Long-term Gazyva treatment also associated with a 57% lower likelihood of lupus nephritis flares and an 80%-91% lower chance of experiencing a first decline of 30%-40% in estimated glomerular filtration rate (eGFR), indicating poorer kidney function.

“Sustained eGFR declines of 30% or 40% were numerically lower in the [Gazyva] treatment group; however, because of the limited number of events, no statistical testing was performed,” the researchers wrote.

Overall, Gazyva significantly slowed, by about four times, the annualized eGFR decline over two years relative to a placebo.

Moreover, more patients in the Gazyva group could maintain a daily prednisone dose of 7.5 mg or less and achieve complete kidney response by 1.5 years (38% vs. 16%) and two years (38% vs. 22%).

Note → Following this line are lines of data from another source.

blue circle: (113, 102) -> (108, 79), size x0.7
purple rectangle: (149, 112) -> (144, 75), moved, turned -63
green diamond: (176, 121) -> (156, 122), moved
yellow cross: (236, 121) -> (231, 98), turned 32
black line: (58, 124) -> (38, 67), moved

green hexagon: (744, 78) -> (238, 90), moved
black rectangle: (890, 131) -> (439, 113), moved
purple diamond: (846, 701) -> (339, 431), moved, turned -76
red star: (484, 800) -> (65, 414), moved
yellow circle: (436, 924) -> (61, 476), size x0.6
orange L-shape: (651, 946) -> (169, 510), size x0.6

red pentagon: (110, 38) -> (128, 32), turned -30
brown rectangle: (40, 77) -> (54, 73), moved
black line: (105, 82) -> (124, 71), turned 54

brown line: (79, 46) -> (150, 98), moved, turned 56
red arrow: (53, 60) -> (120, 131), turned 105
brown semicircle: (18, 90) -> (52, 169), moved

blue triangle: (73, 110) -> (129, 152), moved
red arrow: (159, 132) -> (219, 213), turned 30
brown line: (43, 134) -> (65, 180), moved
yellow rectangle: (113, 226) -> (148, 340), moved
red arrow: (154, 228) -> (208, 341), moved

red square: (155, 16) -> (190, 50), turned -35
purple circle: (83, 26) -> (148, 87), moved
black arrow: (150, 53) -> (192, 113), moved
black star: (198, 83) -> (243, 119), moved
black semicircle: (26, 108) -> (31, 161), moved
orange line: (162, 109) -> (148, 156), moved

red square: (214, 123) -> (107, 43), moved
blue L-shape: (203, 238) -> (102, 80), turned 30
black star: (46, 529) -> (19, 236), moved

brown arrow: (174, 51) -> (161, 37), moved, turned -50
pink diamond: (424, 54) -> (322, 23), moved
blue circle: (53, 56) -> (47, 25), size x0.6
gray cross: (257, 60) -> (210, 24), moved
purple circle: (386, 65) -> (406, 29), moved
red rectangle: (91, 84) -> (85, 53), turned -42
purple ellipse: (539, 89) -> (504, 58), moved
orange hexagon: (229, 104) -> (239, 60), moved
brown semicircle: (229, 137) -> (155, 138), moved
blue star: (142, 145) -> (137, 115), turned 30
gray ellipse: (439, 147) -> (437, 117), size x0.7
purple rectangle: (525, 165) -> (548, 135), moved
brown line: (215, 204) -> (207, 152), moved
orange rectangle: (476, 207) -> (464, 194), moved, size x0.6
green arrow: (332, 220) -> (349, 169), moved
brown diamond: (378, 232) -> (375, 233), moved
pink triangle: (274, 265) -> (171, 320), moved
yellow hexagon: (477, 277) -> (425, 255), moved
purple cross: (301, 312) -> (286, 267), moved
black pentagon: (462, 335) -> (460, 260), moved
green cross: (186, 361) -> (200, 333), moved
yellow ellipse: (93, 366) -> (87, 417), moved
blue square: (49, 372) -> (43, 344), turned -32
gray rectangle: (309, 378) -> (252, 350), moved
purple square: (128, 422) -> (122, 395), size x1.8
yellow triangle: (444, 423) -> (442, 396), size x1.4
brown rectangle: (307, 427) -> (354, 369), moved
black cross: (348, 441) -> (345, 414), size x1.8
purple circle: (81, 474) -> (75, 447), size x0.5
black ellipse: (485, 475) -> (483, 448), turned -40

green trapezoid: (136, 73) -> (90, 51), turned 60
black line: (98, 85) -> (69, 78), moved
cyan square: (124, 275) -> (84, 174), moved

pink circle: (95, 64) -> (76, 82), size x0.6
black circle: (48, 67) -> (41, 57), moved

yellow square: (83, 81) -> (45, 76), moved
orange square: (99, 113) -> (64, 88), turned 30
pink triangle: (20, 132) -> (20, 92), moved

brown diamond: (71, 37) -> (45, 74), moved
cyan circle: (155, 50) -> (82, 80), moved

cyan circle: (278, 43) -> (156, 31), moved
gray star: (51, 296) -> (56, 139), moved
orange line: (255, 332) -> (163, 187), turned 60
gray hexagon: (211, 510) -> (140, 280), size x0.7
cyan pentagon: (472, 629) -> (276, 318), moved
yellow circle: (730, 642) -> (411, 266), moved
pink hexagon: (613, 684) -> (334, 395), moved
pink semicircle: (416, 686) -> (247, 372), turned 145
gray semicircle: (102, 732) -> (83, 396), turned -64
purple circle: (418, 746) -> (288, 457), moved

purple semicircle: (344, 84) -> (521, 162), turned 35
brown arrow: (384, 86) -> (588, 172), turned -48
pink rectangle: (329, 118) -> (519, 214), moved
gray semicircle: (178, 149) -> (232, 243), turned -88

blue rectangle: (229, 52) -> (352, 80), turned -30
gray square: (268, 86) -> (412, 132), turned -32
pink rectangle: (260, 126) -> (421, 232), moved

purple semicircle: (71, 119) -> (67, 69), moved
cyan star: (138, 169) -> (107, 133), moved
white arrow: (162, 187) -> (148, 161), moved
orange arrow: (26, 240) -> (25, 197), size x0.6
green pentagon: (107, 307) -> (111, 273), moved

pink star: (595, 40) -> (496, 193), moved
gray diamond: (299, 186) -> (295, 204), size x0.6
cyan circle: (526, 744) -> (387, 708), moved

However, these group differences reached statistical significance only at 1.5 years.

Given that long-term use and/or high doses of prednisone and other glucocorticoids are associated with serious side effects, a therapy’s ability to reduce the need for such standard medications is viewed as an added patient benefit.

“Post hoc analyses of NOBILITY demonstrated that compared with standard-of-care therapy, [Gazyva] treatment resulted in superior preservation of kidney function and prevention of [lupus nephritis] flares,” the researchers wrote. Also, “more patients achieved [complete kidney responses] at [1.5 years] with less glucocorticoid use in the [Gazyva] group.”

Gazyva, “in combination with SOC [standard of care] therapy, is the first CD20-targeted biologic to show efficacy and safety in lupus nephritis compared with SOC therapy alone in [an appropriately controlled] study,” the team concluded.